I am learning. It’s taken me about a year to redefine honesty. I felt honesty was not telling a lie. And now I have really discovered the meaning of honesty. And it’s being true to myself. I am learning more and more every day. I learned something today. I had an issue with someone today. What I really wanted was to say “no,” but I was too scared to say “no” for fear of upsetting another person. And I was not being honest with myself. I was not practicing fearless honesty. It took me three months to learn to say that it was okay to say that I am scared.


I am frustrated. I’m sad. I’m feeling joy. I’m comfortable. Those four feelings — sadness and frustration, which sometimes provokes anger, and fear. They are like the root of everything. One of those four, every time I interact with another human being, one of those four feelings is being felt. And I need to, when I am doing my best, I can recognize which one of those four feelings it is, and when I have a conflict with another person it is easy for me to establish which feeling it is. It is easier for me to deal with the problem in a rational way.
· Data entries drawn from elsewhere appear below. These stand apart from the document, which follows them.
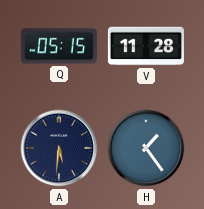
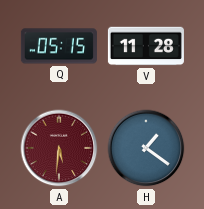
A dial: navy -> burgundy
H: 1:24 -> 1:21
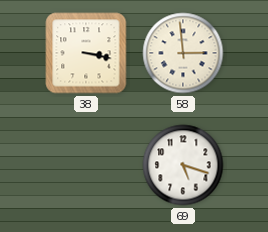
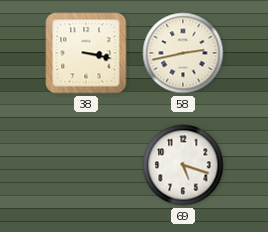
58: 2:59 -> 2:43
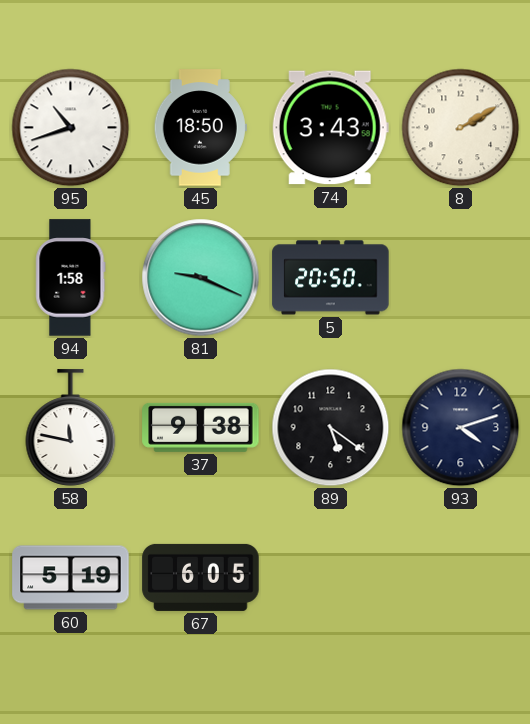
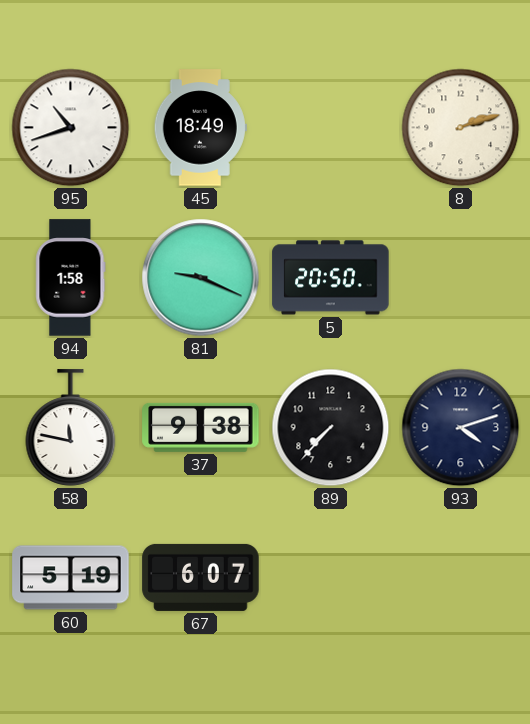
45: 18:50 -> 18:49
74: 3:43 -> none
8: 2:10 -> 2:12
89: 5:21 -> 7:37
67: 6:05 -> 6:07
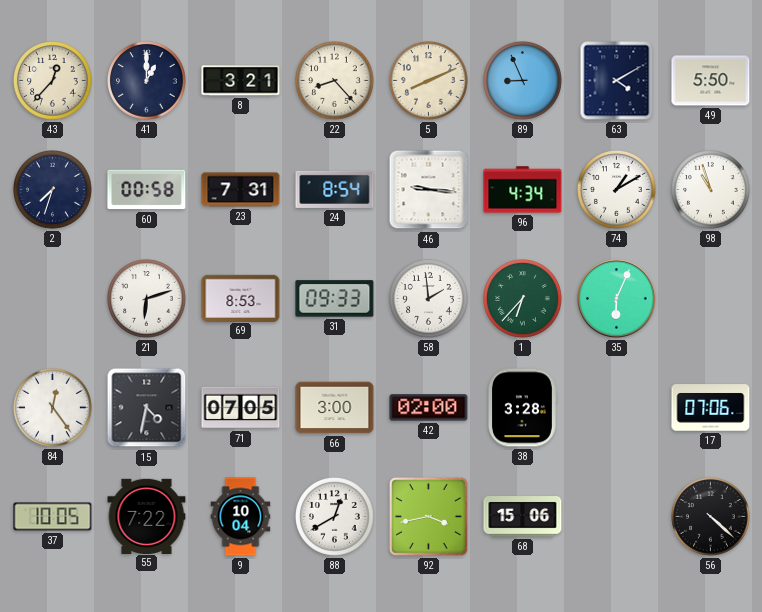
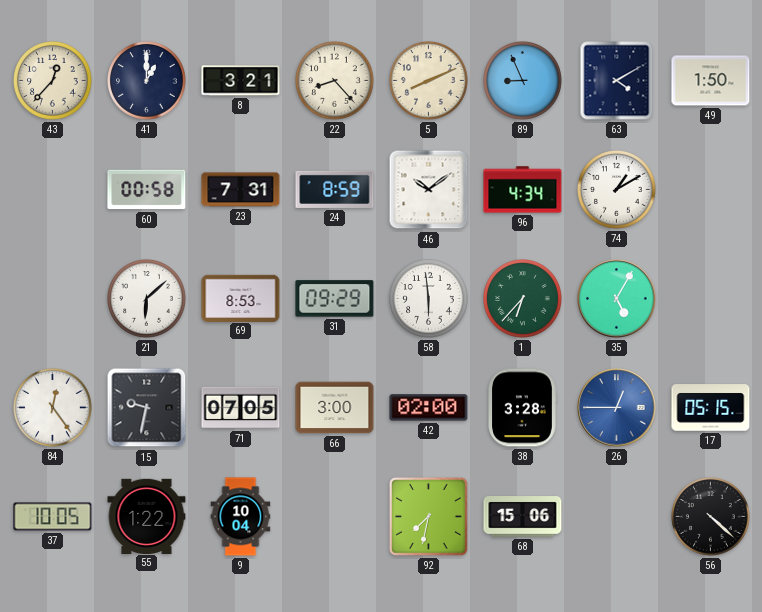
49: 5:50 -> 1:50
2: 7:33 -> none
24: 8:54 -> 8:59
46: 9:16 -> 10:09
98: 10:57 -> none
21: 6:12 -> 6:08
31: 09:33 -> 09:29
58: 1:59 -> 5:59
35: 6:04 -> 5:05
15: 4:32 -> 9:32
26: none -> 12:45
17: 07:06 -> 05:15
55: 7:22 -> 1:22
88: 12:40 -> none
92: 3:43 -> 7:32
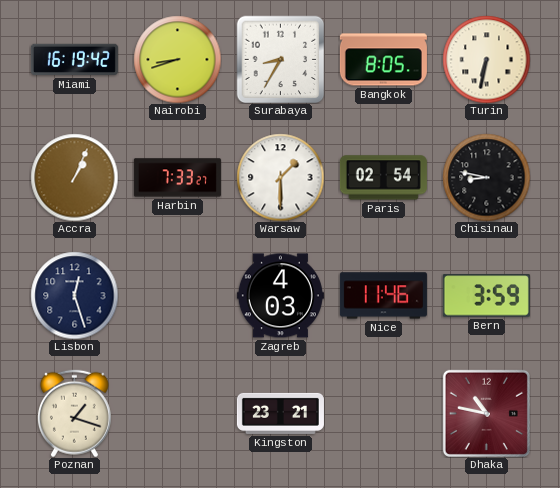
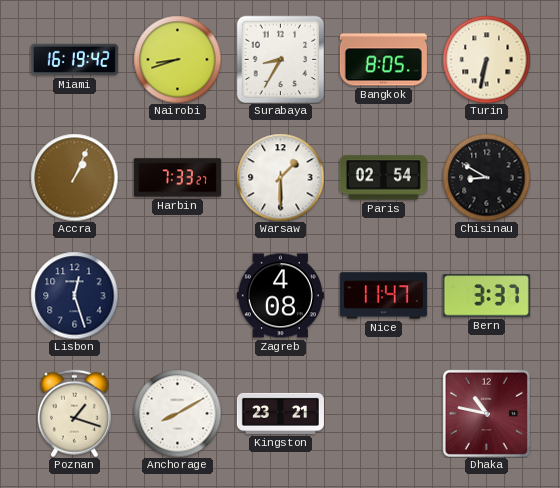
Chisinau: 8:47 -> 8:50
Zagreb: 4:03 -> 4:08
Nice: 11:46 -> 11:47
Bern: 3:59 -> 3:37
Anchorage: none -> 8:10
Another hangup is, another one of my inacceptance issues is the fact that I am nineteen years old. People that I’ve hung out with all my life are in their thirties and forties. And I am real scared, and I hate being around people that are my age. I mean, I want to be bigger and better, I have all this image stuff, that like cowboy boots, that with silver tips on them, all this visual image stuff that I crave, that sometimes gets in the way of my recovery.


But maybe I will find a healthy way to balance out from where the art and drugs were the same thing. I’ll learn that there is a difference, there’s a big difference. I have a message to give and that’s I am clean, that no addict will die who seeks recovery, and I have a couple of twenty four hours of that recovery, and I want to pass it on, and I want to pass it on to people, special people like me.